- _What to do_
Search the lines of the records for the word "Mais", and copy every line that has it.

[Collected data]
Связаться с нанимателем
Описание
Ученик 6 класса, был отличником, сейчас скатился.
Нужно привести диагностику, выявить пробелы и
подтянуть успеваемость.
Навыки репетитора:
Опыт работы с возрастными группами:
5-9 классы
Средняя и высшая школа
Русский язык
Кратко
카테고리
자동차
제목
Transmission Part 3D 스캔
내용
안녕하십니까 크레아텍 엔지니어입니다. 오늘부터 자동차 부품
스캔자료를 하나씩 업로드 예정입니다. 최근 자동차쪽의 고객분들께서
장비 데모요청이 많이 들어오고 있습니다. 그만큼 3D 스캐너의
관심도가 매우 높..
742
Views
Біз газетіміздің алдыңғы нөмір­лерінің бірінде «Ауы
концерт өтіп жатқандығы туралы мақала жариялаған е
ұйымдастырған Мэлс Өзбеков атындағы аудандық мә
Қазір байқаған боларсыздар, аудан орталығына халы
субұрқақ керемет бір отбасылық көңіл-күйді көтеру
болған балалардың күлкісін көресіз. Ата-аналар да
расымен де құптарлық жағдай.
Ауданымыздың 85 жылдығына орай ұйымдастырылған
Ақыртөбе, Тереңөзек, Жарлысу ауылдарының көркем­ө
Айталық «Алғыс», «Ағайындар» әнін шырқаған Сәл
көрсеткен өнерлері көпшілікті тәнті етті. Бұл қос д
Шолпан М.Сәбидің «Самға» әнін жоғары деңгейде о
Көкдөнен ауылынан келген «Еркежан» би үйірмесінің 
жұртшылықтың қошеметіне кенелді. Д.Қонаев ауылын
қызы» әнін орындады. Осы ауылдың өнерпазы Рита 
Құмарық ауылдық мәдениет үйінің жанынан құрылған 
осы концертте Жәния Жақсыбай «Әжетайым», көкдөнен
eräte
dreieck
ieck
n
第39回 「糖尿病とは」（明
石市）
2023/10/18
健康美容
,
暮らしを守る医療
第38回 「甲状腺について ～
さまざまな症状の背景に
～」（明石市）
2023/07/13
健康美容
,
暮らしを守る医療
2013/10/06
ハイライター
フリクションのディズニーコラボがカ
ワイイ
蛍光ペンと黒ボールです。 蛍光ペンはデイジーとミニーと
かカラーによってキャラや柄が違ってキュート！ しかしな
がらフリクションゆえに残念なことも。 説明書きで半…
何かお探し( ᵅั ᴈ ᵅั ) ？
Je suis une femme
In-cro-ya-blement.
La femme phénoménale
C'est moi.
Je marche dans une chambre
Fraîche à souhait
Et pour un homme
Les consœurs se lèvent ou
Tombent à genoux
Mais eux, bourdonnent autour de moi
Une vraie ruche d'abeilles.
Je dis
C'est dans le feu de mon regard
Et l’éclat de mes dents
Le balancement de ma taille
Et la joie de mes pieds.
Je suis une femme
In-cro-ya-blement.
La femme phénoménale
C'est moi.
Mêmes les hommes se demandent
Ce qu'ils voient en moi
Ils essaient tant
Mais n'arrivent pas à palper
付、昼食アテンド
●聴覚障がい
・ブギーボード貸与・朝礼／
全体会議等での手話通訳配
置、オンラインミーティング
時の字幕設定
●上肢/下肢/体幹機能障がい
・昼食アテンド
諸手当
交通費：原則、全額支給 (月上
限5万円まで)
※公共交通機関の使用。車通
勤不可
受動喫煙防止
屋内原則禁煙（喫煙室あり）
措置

- _Output for this exercise_
Mais eux, bourdonnent autour de moi
Mais n'arrivent pas à palper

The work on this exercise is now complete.